_TASK DETAILS:_
Where does the word "Creations" appear in the entries below? Copy each line that holds it.

_EXTRACTED DATA:_
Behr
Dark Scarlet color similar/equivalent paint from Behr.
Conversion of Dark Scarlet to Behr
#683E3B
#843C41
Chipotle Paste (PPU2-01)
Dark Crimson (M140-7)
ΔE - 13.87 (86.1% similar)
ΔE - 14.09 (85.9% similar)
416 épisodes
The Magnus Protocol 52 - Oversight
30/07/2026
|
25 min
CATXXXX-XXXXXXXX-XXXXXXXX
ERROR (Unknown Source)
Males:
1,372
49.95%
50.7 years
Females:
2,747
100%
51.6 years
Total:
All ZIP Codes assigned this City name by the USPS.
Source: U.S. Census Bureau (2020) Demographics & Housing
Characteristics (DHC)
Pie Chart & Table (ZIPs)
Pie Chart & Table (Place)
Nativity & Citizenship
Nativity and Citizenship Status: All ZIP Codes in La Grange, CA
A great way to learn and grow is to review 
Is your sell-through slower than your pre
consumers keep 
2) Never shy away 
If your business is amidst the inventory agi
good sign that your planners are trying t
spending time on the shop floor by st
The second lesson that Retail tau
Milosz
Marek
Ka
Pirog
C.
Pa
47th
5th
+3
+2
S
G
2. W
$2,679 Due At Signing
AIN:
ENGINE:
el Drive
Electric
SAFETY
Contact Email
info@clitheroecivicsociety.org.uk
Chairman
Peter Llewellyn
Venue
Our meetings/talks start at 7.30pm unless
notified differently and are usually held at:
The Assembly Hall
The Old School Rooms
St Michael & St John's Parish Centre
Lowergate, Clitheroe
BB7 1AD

---

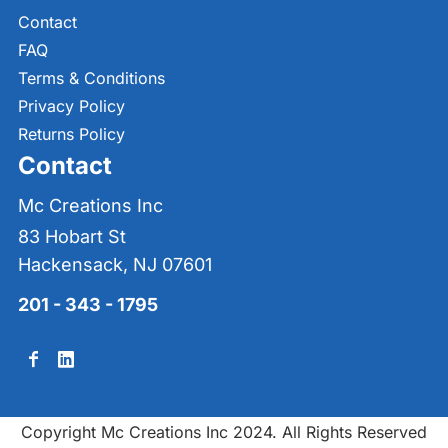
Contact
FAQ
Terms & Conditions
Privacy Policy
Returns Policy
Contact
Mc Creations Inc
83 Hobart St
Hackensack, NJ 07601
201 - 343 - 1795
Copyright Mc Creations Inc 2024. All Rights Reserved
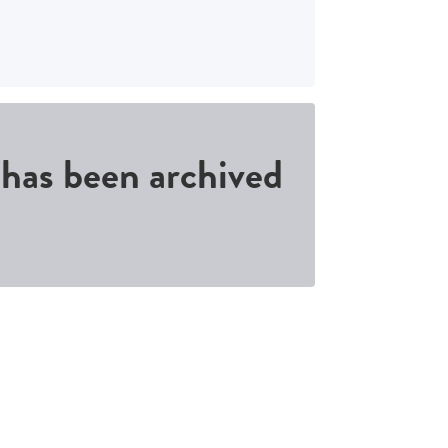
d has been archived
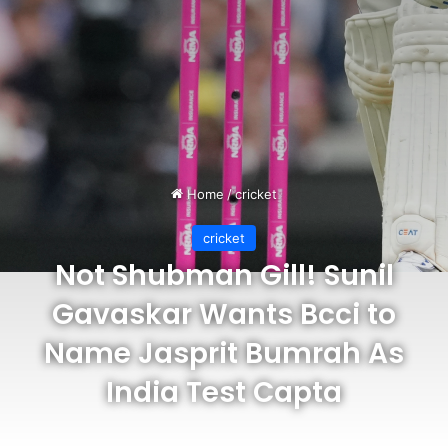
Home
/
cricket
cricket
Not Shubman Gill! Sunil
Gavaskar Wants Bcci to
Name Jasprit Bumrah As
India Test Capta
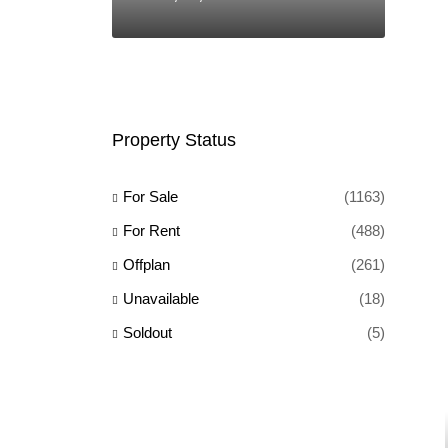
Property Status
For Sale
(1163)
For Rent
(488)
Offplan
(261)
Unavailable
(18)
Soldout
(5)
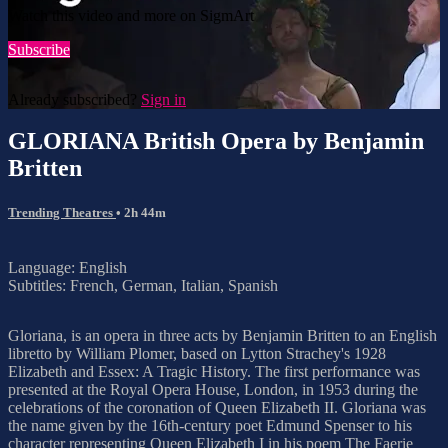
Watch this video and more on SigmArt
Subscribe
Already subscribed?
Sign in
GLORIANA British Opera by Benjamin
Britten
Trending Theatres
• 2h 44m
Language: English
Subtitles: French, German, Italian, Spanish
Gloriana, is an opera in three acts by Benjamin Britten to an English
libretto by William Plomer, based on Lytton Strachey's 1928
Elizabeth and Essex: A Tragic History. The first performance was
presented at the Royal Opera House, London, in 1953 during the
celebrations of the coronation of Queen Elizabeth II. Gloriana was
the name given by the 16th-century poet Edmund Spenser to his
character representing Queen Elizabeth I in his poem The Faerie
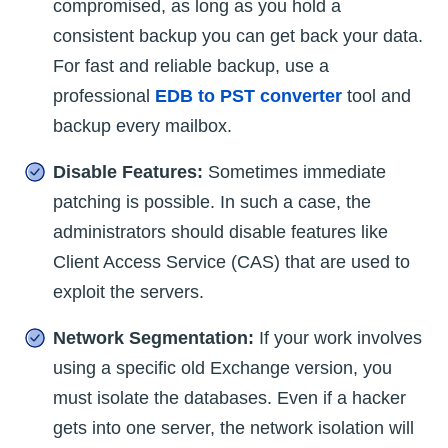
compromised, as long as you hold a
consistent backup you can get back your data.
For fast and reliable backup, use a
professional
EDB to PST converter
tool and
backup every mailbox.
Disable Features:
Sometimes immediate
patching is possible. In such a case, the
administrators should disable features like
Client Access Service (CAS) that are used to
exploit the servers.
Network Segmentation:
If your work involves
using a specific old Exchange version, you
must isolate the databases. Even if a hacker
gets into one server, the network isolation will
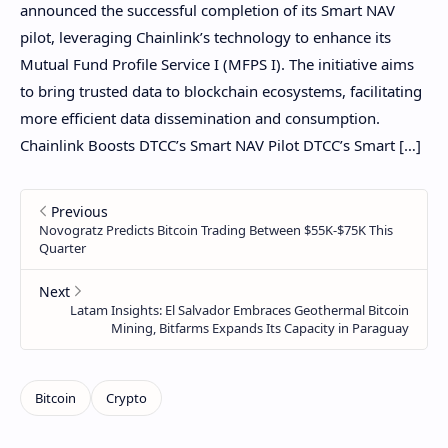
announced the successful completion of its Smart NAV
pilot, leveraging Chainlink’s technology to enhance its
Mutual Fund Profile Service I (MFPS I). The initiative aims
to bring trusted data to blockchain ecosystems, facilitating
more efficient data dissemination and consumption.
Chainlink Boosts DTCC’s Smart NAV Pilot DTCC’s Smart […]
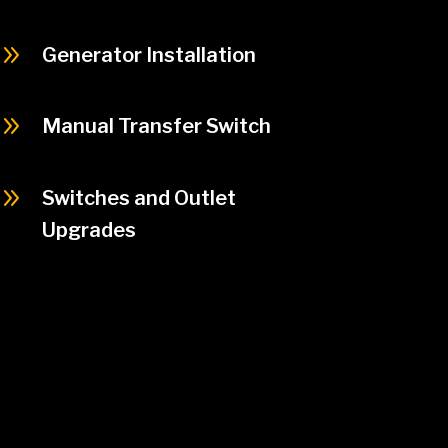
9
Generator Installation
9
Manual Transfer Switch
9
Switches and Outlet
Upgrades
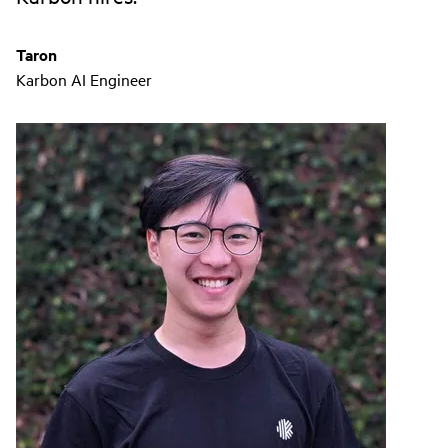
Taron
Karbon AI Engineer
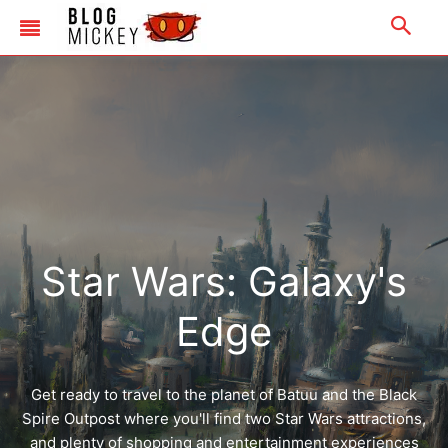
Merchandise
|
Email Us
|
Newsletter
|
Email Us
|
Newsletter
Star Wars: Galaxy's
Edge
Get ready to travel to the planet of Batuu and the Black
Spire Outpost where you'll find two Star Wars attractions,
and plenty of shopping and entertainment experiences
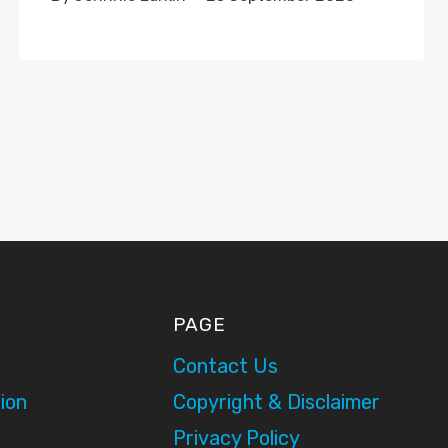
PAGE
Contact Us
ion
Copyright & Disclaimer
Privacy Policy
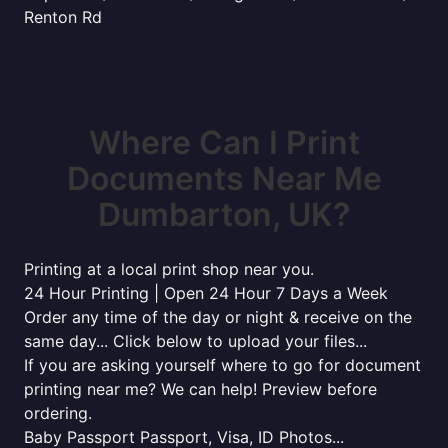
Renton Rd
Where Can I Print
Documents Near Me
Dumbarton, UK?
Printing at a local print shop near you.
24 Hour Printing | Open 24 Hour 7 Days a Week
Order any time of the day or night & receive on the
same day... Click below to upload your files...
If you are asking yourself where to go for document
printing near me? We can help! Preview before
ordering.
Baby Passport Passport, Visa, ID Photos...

* * *

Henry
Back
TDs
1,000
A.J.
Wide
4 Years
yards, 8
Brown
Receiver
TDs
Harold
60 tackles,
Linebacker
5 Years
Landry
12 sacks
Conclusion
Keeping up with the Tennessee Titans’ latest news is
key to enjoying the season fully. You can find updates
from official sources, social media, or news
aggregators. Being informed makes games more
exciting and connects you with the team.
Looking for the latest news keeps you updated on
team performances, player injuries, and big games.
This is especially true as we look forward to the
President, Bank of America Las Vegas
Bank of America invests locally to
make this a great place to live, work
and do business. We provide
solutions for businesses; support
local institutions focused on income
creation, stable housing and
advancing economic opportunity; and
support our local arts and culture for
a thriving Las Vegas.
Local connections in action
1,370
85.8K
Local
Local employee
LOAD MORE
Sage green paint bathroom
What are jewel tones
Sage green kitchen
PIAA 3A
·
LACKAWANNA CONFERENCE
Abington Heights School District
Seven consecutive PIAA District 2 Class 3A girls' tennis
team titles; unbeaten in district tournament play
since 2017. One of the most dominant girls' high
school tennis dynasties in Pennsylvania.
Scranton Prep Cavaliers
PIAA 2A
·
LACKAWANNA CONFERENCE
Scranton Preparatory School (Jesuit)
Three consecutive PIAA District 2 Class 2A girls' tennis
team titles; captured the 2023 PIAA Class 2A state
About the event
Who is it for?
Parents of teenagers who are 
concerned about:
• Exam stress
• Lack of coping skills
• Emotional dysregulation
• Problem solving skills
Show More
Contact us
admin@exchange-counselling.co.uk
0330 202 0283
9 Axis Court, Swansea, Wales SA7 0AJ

_EXERCISE SOLUTION:_
Mc Creations Inc
Copyright Mc Creations Inc 2024. All Rights Reserved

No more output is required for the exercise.